My smile must have shown some trace of regret. I would have liked for Bella to see me that way.

“I told you it would make you sad and you had a long night.” Her observation was not a question but a statement. “So, what were you thinking about?”

“Shaving,” I chuckled. “I had a scruffy beard when I was changed, but I shaved it off,” I answered truthfully. Her eyes were filled with curiosity now. “It was . . . inconvenient,”

Bella started to giggle. “You do know that I love how your skin feels like polished marble, right?”

Smiling, I reached for her hand and tenderly pressed my lips to her fingers. “Yes, I do.”

“Is that really all that you were thinking about? There seemed to be more to it than that,” Bella observed. She was clearly concerned.

I didn’t want to relive the rest of my night’s musings so soon. What I needed was to feel Bella in my arms. Gathering her into my embrace, I drew her onto my lap as I leaned back into the pillows that rested against the headboard. She came willingly with racing heart and staggered breath. How wonderfully typical. “Yes, I really was thinking about my beard.”

Bella sighed contentedly as I ran my nose up her exquisite neck. If only I could immerse myself in her essence forever. I reminded myself that regardless of if she lived her life out as a mortal or if she were changed, there would come a day when the memory of her scent would have to sate me. I savored the genuine fragrance now, as always, while it was real and present.

Gentle fingers wound themselves through my hair and tenderly persuaded me to turn my face up. Warm lips pressed themselves to mine, conforming to their shape. Yes, this was where I wanted to be, giving her everything I could allow. Her fragile life was ever my responsibility.

“You still haven’t answered my second question,” Bella prompted when she pulled back to catch her breath. “What you were thinking about last night must have been important. You didn’t even go home to change. And don’t tell me you were thinking about your beard all night.” She tantalized me by walking her fingers up the front of my shirt. The sensation made my chest heave with longing.

She had me there. “Yes, I suppose I was thinking about more than my beard,” I whispered.
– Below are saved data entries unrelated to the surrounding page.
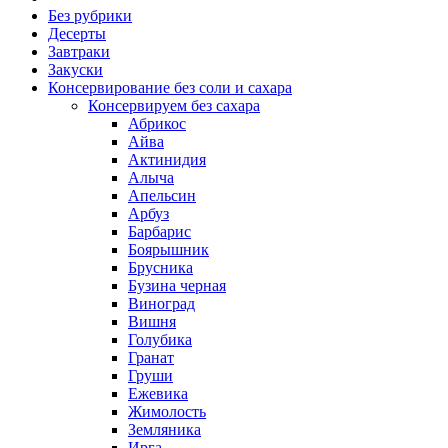
Без рубрики
Десерты
Завтраки
Закуски
Консервирование без соли и сахара
Консервируем без сахара
Абрикос
Айва
Актинидия
Алыча
Апельсин
Арбуз
Барбарис
Боярышник
Брусника
Бузина черная
Виноград
Вишня
Голубика
Гранат
Груши
Ежевика
Жимолость
Земляника
Ирга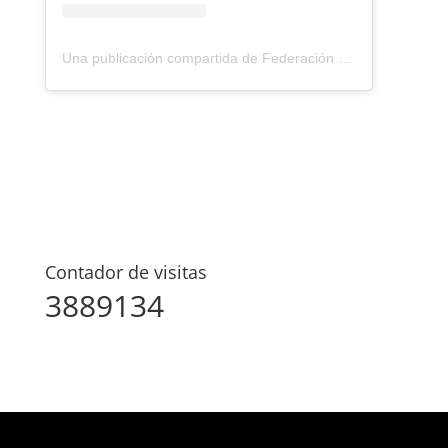
Una publicación compartida de Federación Montañismo Tenerife (@federacion_montanismo_tenerife)
Contador de visitas
3889134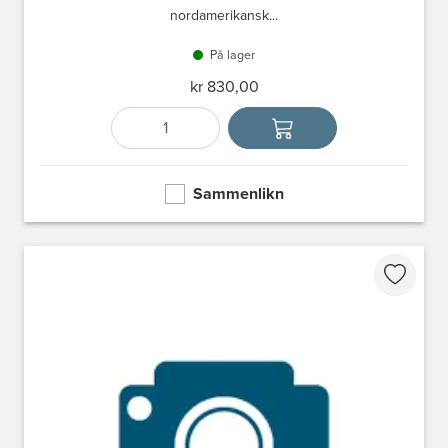
nordamerikansk...
På lager
kr 830,00
Antall
Velg enhet
Sammenlikn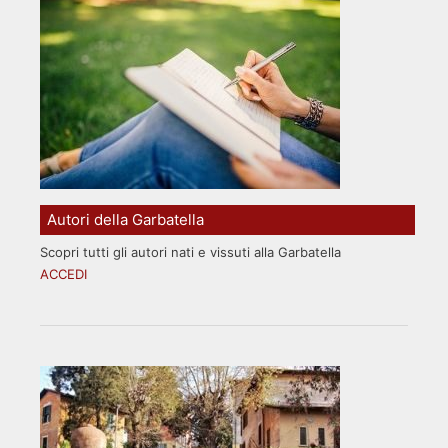
Autori della Garbatella
Scopri tutti gli autori nati e vissuti alla Garbatella
ACCEDI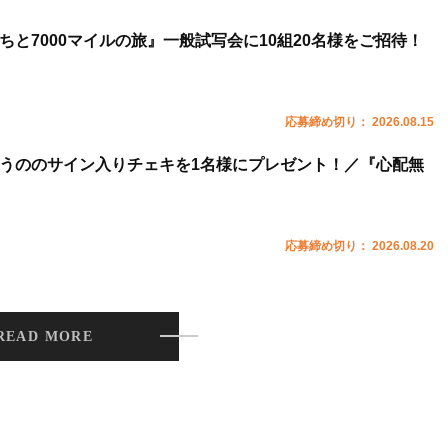
ちと7000マイルの旅』一般試写会に10組20名様をご招待！
応募締め切り： 2026.08.15
うののサイン入りチェキを1名様にプレゼント！／『心配無
応募締め切り： 2026.08.20
READ MORE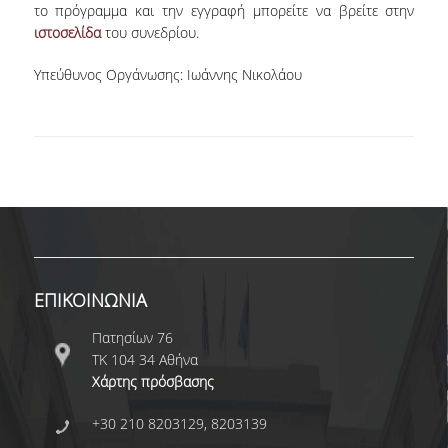
το πρόγραμμα και την εγγραφή μπορείτε να βρείτε στην
ΕΥΚΑΙΡΙΕΣ ΓΙΑ ΠΡΑΚΤΙΚΗ ΑΣΚΗΣΗ
ιστοσελίδα
του συνεδρίου.
TESTIMONIALS ΠΡΑΚΤΙΚΗΣ ΑΣΚΗΣΗΣ
Υπεύθυνος Οργάνωσης: Ιωάννης Νικολάου
ΔΙΔΑΣΚΑΛΙΑ ΚΑΙ ΕΞΕΤΑΣΕΙΣ
ΔΙΑΧΕΙΡΙΣΗ ΠΑΡΑΠΟΝΩΝ ΦΟΙΤΗΤΩΝ
TUTORS ΦΟΙΤΗΤΩΝ
ΜΕΤΑΠΤΥΧΙΑΚΕΣ ΣΠΟΥΔΕΣ
ΠΡΟΓΡΑΜΜΑΤΑ ΜΕΤΑΠΤΥΧΙΑΚΩΝ ΣΠΟΥΔΩΝ
ΕΠΙΚΟΙΝΩΝΙΑ
ΔΙΔΑΚΤΟΡΙΚΟ ΠΡΟΓΡΑΜΜΑ
Πατησίων 76
ΔΙΔΑΚΤΟΡΕΣ ΤΟΥ ΤΜΗΜΑΤΟΣ
ΤΚ 104 34 Αθήνα
Χάρτης πρόσβασης
ΥΠΟΨΗΦΙΟΙ ΔΙΔΑΚΤΟΡΕΣ
+30 210 8203129, 8203139
ΕΡΕΥΝΗΤΙΚΑ ΣΕΜΙΝΑΡΙΑ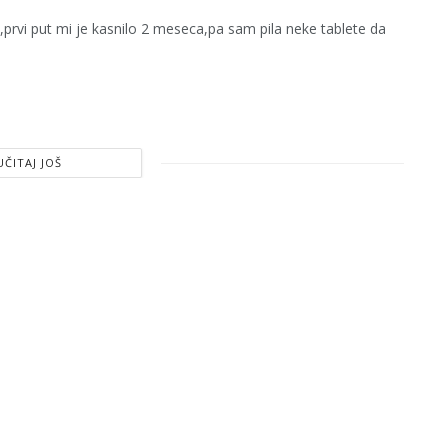
prvi put mi je kasnilo 2 meseca,pa sam pila neke tablete da
UČITAJ JOŠ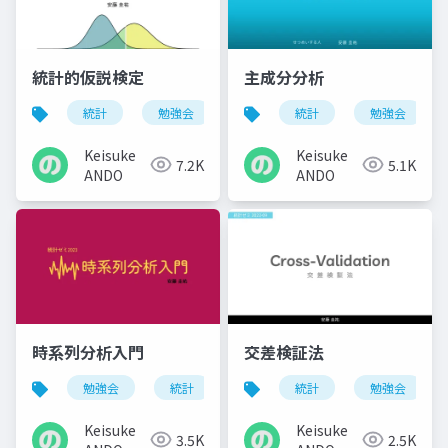
統計的仮説検定
主成分分析
統計
勉強会
統計
勉強会
Keisuke
Keisuke
7.2K
5.1K
ANDO
ANDO
時系列分析入門
交差検証法
勉強会
統計
統計
勉強会
Keisuke
Keisuke
3.5K
2.5K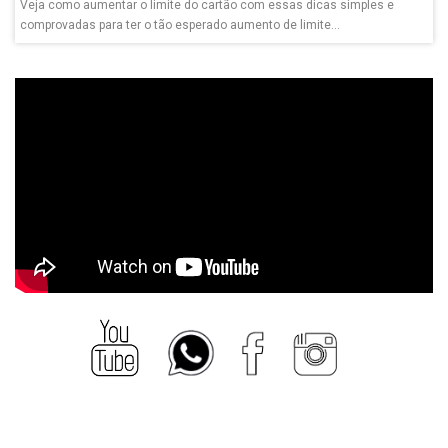
Veja como aumentar o limite do cartão com essas dicas simples e
comprovadas para ter o tão esperado aumento de limite...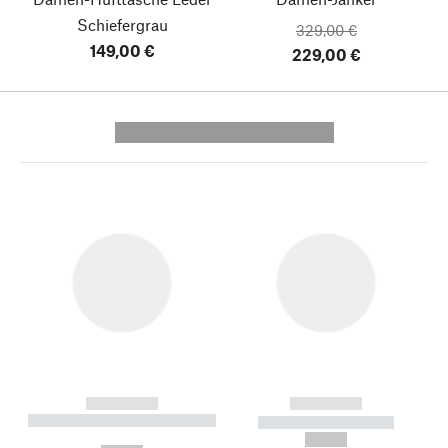
Schiefergrau
329,00 €
149,00 €
229,00 €
---------- --------------
------------
------------
----------- ----------- --------
----------- -----------
---
--,-- €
Now she nuzzled my neck, first brushing me with her nose, and then kissing where my skin still tingled. “Are you going to tell me or do I have to torture you?”

The girl knew how to dazzle me. I was putty in her able hands. “How about this,” I bargained, “you get dressed and have some breakfast. We’ll go to the meadow instead of you going out with Alice, and we can enjoy the sun together.” I paused before I committed myself fully. I knew I needed to share with Bella everything that I had been pondering while she slept. “We can talk over what I was thinking about during the night when we get there.” Now, I was committed to telling her.

“Really?” Her voice was hopeful. “Oh, but Alice will be disappointed.” The last thought instantly darkened Bella’s mood.

“She’ll get over it,” I assured Bella. I was certain that Alice already knew what I had just obligated myself to. She would understand.

I could taste Bella’s excitement. She believed that she had won this promise so easily. It only seemed that way to her, though. This had not been an easy promise to make. Not as difficult as my promise to change her, not by a long shot. I still wasn’t sure if I would be able to follow through with that one when the time came, or if I would have to ask Carlisle to step in, but this promise was not to be taken lightly either. Decades of secrecy were about to be exposed, leaving me emotionally vulnerable. How could she not hate me for my first kill? The criminals I had taken were one thing, but that man had been an innocent. Bella was sure to despise me now. No, I knew better than that. Bella wouldn’t like it, but she would understand and not condemn. I did not deserve such compassion.

In her enthusiasm, Bella bounced off the bed and skipped into the bathroom to shower and dress. Today she would learn the secrets of my life as a newborn. The truths of my life needed to be revealed to my future wife. There was no compelling reason for me to deny her. Perhaps, revealing the truth really could set me free.